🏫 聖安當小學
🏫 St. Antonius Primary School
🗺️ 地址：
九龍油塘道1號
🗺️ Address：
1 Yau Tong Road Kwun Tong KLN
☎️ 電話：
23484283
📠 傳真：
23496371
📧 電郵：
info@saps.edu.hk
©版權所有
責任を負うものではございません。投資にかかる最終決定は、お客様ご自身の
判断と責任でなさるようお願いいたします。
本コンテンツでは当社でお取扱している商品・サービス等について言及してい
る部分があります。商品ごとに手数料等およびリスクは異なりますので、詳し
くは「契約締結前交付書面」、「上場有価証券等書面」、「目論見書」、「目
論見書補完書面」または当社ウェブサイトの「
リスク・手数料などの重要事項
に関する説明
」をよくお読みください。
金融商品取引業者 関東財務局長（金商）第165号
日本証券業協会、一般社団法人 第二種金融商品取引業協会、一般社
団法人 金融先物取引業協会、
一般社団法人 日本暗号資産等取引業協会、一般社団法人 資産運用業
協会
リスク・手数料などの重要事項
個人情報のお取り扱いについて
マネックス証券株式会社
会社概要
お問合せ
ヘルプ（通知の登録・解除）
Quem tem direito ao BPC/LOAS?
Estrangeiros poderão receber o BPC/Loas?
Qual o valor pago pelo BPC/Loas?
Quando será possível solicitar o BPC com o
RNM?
=-=-=
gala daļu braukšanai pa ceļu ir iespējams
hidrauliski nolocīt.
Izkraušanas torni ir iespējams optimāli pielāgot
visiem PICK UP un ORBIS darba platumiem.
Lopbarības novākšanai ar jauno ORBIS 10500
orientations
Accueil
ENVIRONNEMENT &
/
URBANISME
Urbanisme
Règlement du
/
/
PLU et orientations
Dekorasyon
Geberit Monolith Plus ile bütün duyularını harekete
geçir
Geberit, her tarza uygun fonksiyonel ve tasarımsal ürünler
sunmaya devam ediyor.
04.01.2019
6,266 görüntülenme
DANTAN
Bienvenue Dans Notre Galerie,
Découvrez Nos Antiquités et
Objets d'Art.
=-=-=
**TASK INSTRUCTIONS:** Wherever the word "Geberit" turns up in the records, copy out the line it is on.

**SOLVED PROBLEM:**
Geberit Monolith Plus ile bütün duyularını harekete
Geberit, her tarza uygun fonksiyonel ve tasarımsal ürünler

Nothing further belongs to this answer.